(ASSIGNED TASK):
Once you reach the line with "List every element", transcribe it and every line after it to the end of the records, exactly, but not the pictures.

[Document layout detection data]
┄┄┄┄┄┄┄┄┄┄┄┄┄┄┄┄┄┄┄┄
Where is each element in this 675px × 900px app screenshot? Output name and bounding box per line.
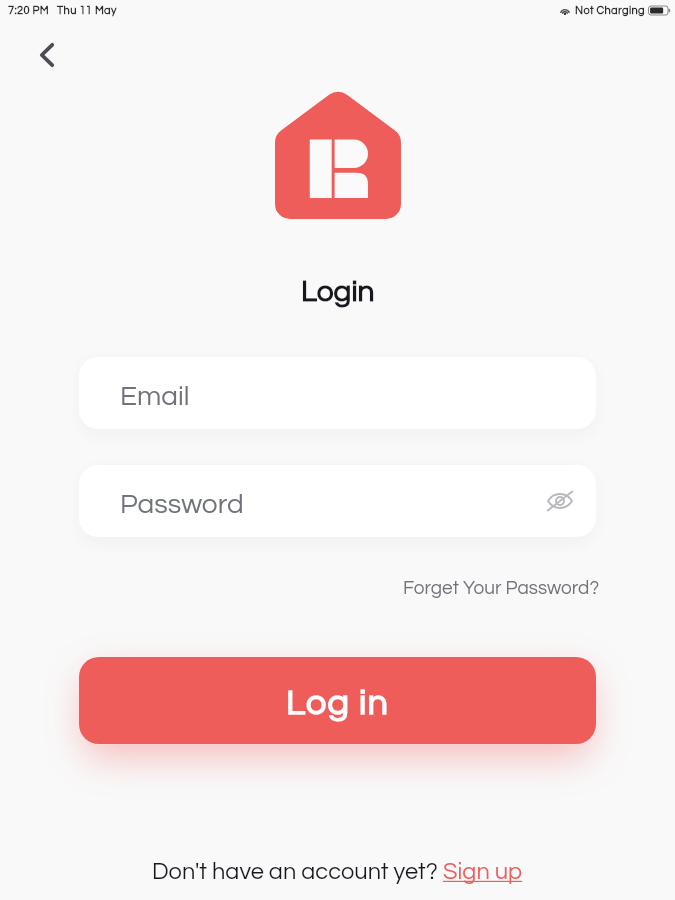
staticText: Forget Your Password? [403,578,600,598]
staticText: Password [120,490,244,519]
staticText: 7:20 PM [8,5,49,16]
button[interactable]: Email [79,357,596,429]
staticText: Sign up [443,860,523,884]
button[interactable]: Back [26,34,68,76]
button[interactable]: Sign up [443,860,523,884]
staticText: Log in [286,684,390,721]
staticText: Email [120,382,190,411]
button[interactable]: Log in [79,657,596,744]
staticText: Thu 11 May [57,5,117,16]
staticText: Don't have an account yet? [152,860,443,884]
staticText: Not Charging [575,5,645,16]
button[interactable]: Forget Your Password? [401,573,602,603]
button[interactable]: Show password [540,481,580,521]
button[interactable]: Password [79,465,596,537]
staticText: Login [301,276,375,307]
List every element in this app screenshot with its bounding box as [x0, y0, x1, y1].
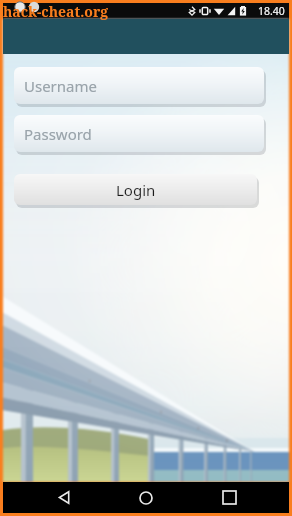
button[interactable]: Recent apps [207, 482, 251, 513]
staticText: Password [24, 124, 92, 144]
button[interactable]: Username [14, 67, 264, 104]
staticText: Username [24, 76, 97, 96]
button[interactable]: Login [14, 174, 257, 205]
button[interactable]: Password [14, 115, 264, 152]
staticText: Login [116, 180, 156, 200]
staticText: 18.40 [258, 4, 285, 18]
staticText: hack-cheat.org [3, 2, 109, 21]
button[interactable]: Home [124, 482, 168, 513]
button[interactable]: Back [42, 482, 86, 513]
┄┄┄┄┄┄┄┄┄┄┄┄┄┄┄┄┄┄┄┄
(RESULT OF THE TASK):
List every element in this app screenshot with its bounding box as [x0, y0, x1, y1].
button[interactable]: Recent apps [207, 482, 251, 513]
staticText: Password [24, 124, 92, 144]
button[interactable]: Username [14, 67, 264, 104]
staticText: Username [24, 76, 97, 96]
button[interactable]: Login [14, 174, 257, 205]
button[interactable]: Password [14, 115, 264, 152]
staticText: Login [116, 180, 156, 200]
staticText: 18.40 [258, 4, 285, 18]
staticText: hack-cheat.org [3, 2, 109, 21]
button[interactable]: Home [124, 482, 168, 513]
button[interactable]: Back [42, 482, 86, 513]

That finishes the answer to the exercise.